This is Quiet Fire, a reflection on the spiritual life of Abraham Lincoln and its relevance to us today. Welcome.

Here’s a Lincoln quote for you: “We shall nobly save, or meanly lose, the last best hope of earth.”

“The last best hope of earth.” Once again, Lincoln coined a phrase that has cascaded across more than a century into countless contexts and meanings—a phrase he built around that timeless virtue: hope.

Hope. A candle in the dark.

Hope is one of the three theological virtues in Christianity. It’s the theme of the first candle lit in the Christian ritual of lighting weekly candles during Advent, the four weeks that prepare us for Christmas. Lincoln was delivering these words 24 days before Christmas of 1862.

Here’s the context. He already had issued the Emancipation Proclamation in September of that year. He had not yet delivered his full summation of these themes at Gettysburg, an address that would come in November 1863. These words about “last best hope” appeared in the closing lines of Lincoln’s December 1, 1862, message to Congress.

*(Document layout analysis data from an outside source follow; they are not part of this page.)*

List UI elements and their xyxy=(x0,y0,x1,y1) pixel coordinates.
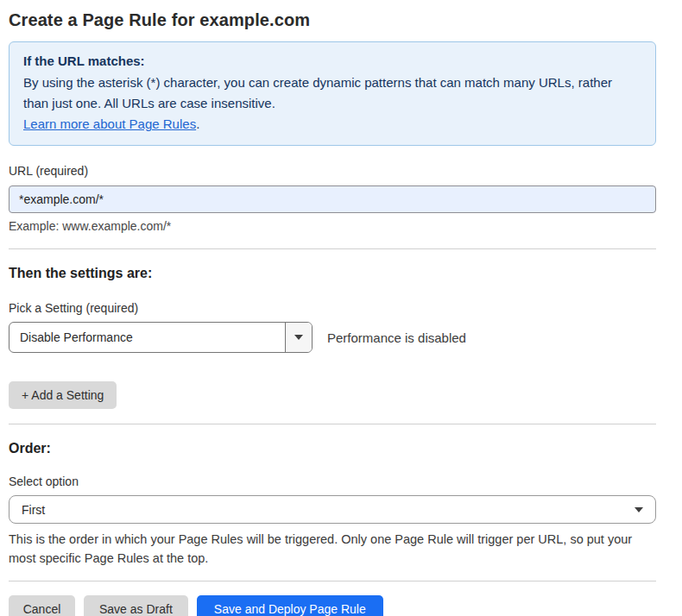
pick-setting-label: Pick a Setting (required) xyxy=(9,301,656,315)
page-title: Create a Page Rule for example.com xyxy=(9,10,656,30)
create-page-rule-form: Create a Page Rule for example.com If th… xyxy=(0,10,682,616)
divider xyxy=(9,424,656,424)
divider xyxy=(9,248,656,249)
chevron-down-icon xyxy=(294,335,303,340)
cancel-button[interactable]: Cancel xyxy=(9,595,75,616)
chevron-down-icon xyxy=(635,507,643,512)
url-input[interactable] xyxy=(9,185,656,213)
info-box-heading: If the URL matches: xyxy=(23,53,641,68)
divider xyxy=(9,581,656,581)
link-suffix: . xyxy=(196,116,199,131)
save-as-draft-button[interactable]: Save as Draft xyxy=(84,595,188,616)
save-and-deploy-button[interactable]: Save and Deploy Page Rule xyxy=(197,595,383,616)
order-select-value: First xyxy=(22,503,45,517)
setting-select-value: Disable Performance xyxy=(9,330,133,344)
add-setting-button[interactable]: + Add a Setting xyxy=(9,381,117,409)
setting-row: Disable Performance Performance is disab… xyxy=(9,322,656,353)
order-select[interactable]: First xyxy=(9,495,656,524)
setting-status-text: Performance is disabled xyxy=(327,330,466,345)
setting-select-arrow-button[interactable] xyxy=(285,323,312,352)
info-box-link-line: Learn more about Page Rules. xyxy=(23,114,641,135)
order-section-heading: Order: xyxy=(9,441,656,456)
url-field-label: URL (required) xyxy=(9,164,656,178)
url-example-text: Example: www.example.com/* xyxy=(9,219,656,233)
info-box-body: By using the asterisk (*) character, you… xyxy=(23,72,628,114)
order-select-label: Select option xyxy=(9,475,656,488)
settings-section-heading: Then the settings are: xyxy=(9,266,656,281)
order-description: This is the order in which your Page Rul… xyxy=(9,530,654,568)
learn-more-link[interactable]: Learn more about Page Rules xyxy=(23,116,196,131)
footer-button-row: Cancel Save as Draft Save and Deploy Pag… xyxy=(9,595,656,616)
setting-select[interactable]: Disable Performance xyxy=(9,322,313,353)
url-match-info-box: If the URL matches: By using the asteris… xyxy=(9,41,656,146)
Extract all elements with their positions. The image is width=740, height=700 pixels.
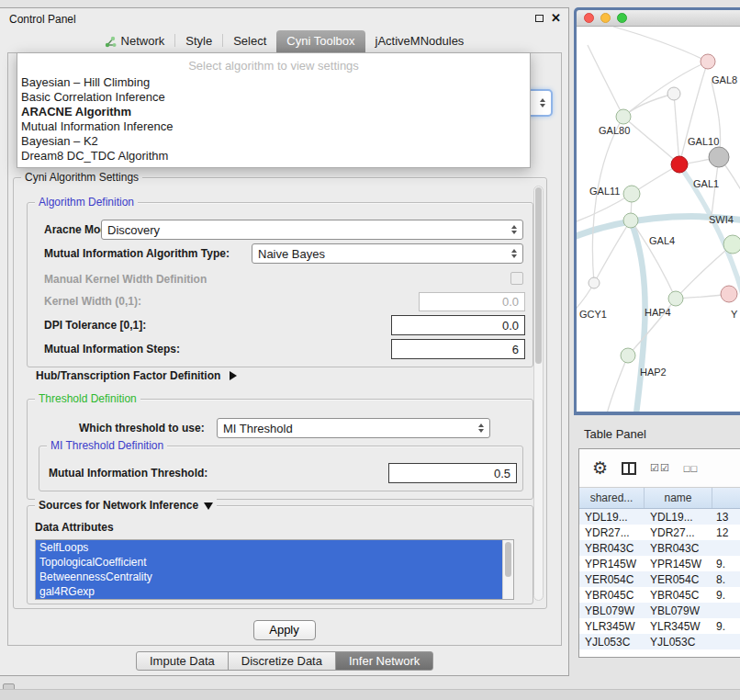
bottom-tabs: Impute Data Discretize Data Infer Networ… xyxy=(136,651,432,671)
manual-kernel-checkbox[interactable] xyxy=(510,272,523,285)
cell-name: YPR145W xyxy=(645,558,712,570)
column-header[interactable] xyxy=(712,488,740,508)
combo-arrows-icon xyxy=(511,249,517,258)
control-panel-title: Control Panel xyxy=(9,13,76,26)
network-node-label: SWI4 xyxy=(709,214,734,225)
mi-threshold-field[interactable]: 0.5 xyxy=(388,463,517,483)
network-node-label: HAP4 xyxy=(645,307,671,318)
network-canvas[interactable]: GAL8 GAL80 GAL10 GAL11 GAL1 SWI4 GAL4 GC… xyxy=(577,27,740,412)
table-row[interactable]: YDR27... YDR27... 12 xyxy=(579,525,740,540)
list-item[interactable]: SelfLoops xyxy=(36,540,502,555)
group-legend: Sources for Network Inference xyxy=(35,499,217,512)
network-node[interactable] xyxy=(709,147,729,167)
float-window-icon[interactable] xyxy=(535,15,544,22)
network-node[interactable] xyxy=(668,291,683,306)
cell-name: YBR043C xyxy=(645,542,712,555)
scrollbar-thumb[interactable] xyxy=(505,542,511,577)
group-legend: Cyni Algorithm Settings xyxy=(21,171,142,184)
list-scrollbar[interactable] xyxy=(502,540,513,599)
settings-scrollbar[interactable] xyxy=(533,186,544,601)
scrollbar-thumb[interactable] xyxy=(535,187,542,364)
list-item[interactable]: TopologicalCoefficient xyxy=(36,555,502,570)
table-row[interactable]: YLR345W YLR345W 9. xyxy=(579,618,740,634)
combo-arrows-icon xyxy=(478,423,484,433)
columns-icon[interactable] xyxy=(622,462,636,475)
network-window-titlebar[interactable] xyxy=(577,10,740,27)
table-row[interactable]: YER054C YER054C 8. xyxy=(579,571,740,587)
hub-definition-toggle[interactable]: Hub/Transcription Factor Definition xyxy=(36,369,237,382)
status-strip xyxy=(0,689,740,700)
list-item[interactable]: gal4RGexp xyxy=(36,584,502,599)
network-node-selected[interactable] xyxy=(671,156,688,173)
tab-select[interactable]: Select xyxy=(223,30,276,52)
deselect-all-checkboxes-icon[interactable]: □□ xyxy=(684,463,698,474)
dropdown-option[interactable]: Mutual Information Inference xyxy=(17,119,530,134)
tab-label: Style xyxy=(185,30,212,52)
combo-arrows-icon xyxy=(540,98,545,107)
data-attributes-list: SelfLoops TopologicalCoefficient Between… xyxy=(35,539,514,600)
network-node-label: GAL80 xyxy=(599,125,630,136)
cell-name: YBL079W xyxy=(645,604,712,617)
cell-name: YDR27... xyxy=(645,526,712,539)
mi-threshold-label: Mutual Information Threshold: xyxy=(49,467,207,480)
table-row[interactable]: YDL19... YDL19... 13 xyxy=(579,509,740,525)
cell-shared-name: YJL053C xyxy=(579,636,645,649)
table-row[interactable]: YBR043C YBR043C xyxy=(579,540,740,556)
tab-jactivemnodules[interactable]: jActiveMNodules xyxy=(365,30,475,52)
network-node[interactable] xyxy=(623,213,638,228)
network-node[interactable] xyxy=(667,87,680,100)
network-tab-icon xyxy=(105,36,117,48)
cell-shared-name: YBL079W xyxy=(579,604,645,617)
cell-name: YDL19... xyxy=(645,511,712,524)
tab-discretize-data[interactable]: Discretize Data xyxy=(228,651,336,671)
cell-name: YBR045C xyxy=(645,589,712,602)
close-window-icon[interactable]: ✕ xyxy=(551,12,561,24)
network-node[interactable] xyxy=(721,286,737,302)
mi-type-label: Mutual Information Algorithm Type: xyxy=(44,247,230,260)
table-toolbar: ⚙ ☑☑ □□ xyxy=(579,449,740,488)
table-row[interactable]: YJL053C YJL053C xyxy=(579,634,740,649)
network-node[interactable] xyxy=(623,186,640,202)
cell-value: 9. xyxy=(712,620,740,633)
sources-legend-label: Sources for Network Inference xyxy=(39,499,198,512)
gear-icon[interactable]: ⚙ xyxy=(592,459,608,477)
mi-steps-field[interactable]: 6 xyxy=(391,339,525,359)
tab-infer-network[interactable]: Infer Network xyxy=(335,651,433,671)
dropdown-option[interactable]: Bayesian – Hill Climbing xyxy=(17,75,530,90)
aracne-mode-combobox[interactable]: Discovery xyxy=(101,220,523,240)
column-header-shared-name[interactable]: shared... xyxy=(579,488,645,508)
group-legend: MI Threshold Definition xyxy=(47,439,167,452)
data-attributes-label: Data Attributes xyxy=(35,521,114,534)
network-node-label: GAL11 xyxy=(589,186,620,197)
tab-style[interactable]: Style xyxy=(175,30,222,52)
dropdown-option[interactable]: Dream8 DC_TDC Algorithm xyxy=(17,149,530,164)
table-row[interactable]: YPR145W YPR145W 9. xyxy=(579,556,740,571)
zoom-traffic-light-icon[interactable] xyxy=(617,13,627,23)
tab-network[interactable]: Network xyxy=(95,30,175,52)
list-item[interactable]: BetweennessCentrality xyxy=(36,570,502,584)
kernel-width-field[interactable]: 0.0 xyxy=(419,292,525,311)
minimize-traffic-light-icon[interactable] xyxy=(600,13,611,23)
tab-cyni-toolbox[interactable]: Cyni Toolbox xyxy=(276,30,364,52)
column-header-name[interactable]: name xyxy=(645,488,712,508)
dropdown-option-selected[interactable]: ARACNE Algorithm xyxy=(17,105,530,119)
network-node[interactable] xyxy=(589,277,600,288)
dropdown-option[interactable]: Basic Correlation Inference xyxy=(17,90,530,105)
which-threshold-combobox[interactable]: MI Threshold xyxy=(217,418,490,438)
dropdown-option[interactable]: Bayesian – K2 xyxy=(17,134,530,149)
network-node[interactable] xyxy=(616,109,631,124)
apply-button[interactable]: Apply xyxy=(253,620,316,640)
expanded-arrow-icon[interactable] xyxy=(204,502,213,510)
network-node[interactable] xyxy=(621,348,635,363)
network-node[interactable] xyxy=(723,235,740,254)
mi-type-combobox[interactable]: Naive Bayes xyxy=(252,243,523,264)
dpi-tolerance-field[interactable]: 0.0 xyxy=(391,315,525,335)
select-all-checkboxes-icon[interactable]: ☑☑ xyxy=(650,462,670,474)
cell-shared-name: YDR27... xyxy=(579,526,645,539)
tab-impute-data[interactable]: Impute Data xyxy=(136,651,229,671)
cell-shared-name: YBR043C xyxy=(579,542,645,555)
table-row[interactable]: YBL079W YBL079W xyxy=(579,603,740,618)
network-node[interactable] xyxy=(701,54,715,69)
close-traffic-light-icon[interactable] xyxy=(584,13,594,23)
table-row[interactable]: YBR045C YBR045C 9. xyxy=(579,587,740,603)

Today, we would call it his State of the Union. The full closing paragraph was:

Fellow-citizens, we cannot escape history. We of this Congress and this administration, will be remembered in spite of ourselves. No personal significance, or insignificance, can spare one or another of us. The fiery trial through which we pass, will light us down, in honor or dishonor, to the latest generation. We say we are for the Union. The world will not forget that we say this. We know how to save the Union. The world knows we do know how to save it. We—even we here—hold the power, and bear the responsibility. In giving freedom to the slave, we assure freedom to the free—honorable alike in what we give, and what we preserve. We shall nobly save, or meanly lose, the last best hope of earth. Other means may succeed; this could not fail. The way is plain, peaceful, generous, just—a way which, if followed, the world will forever applaud, and God must forever bless. 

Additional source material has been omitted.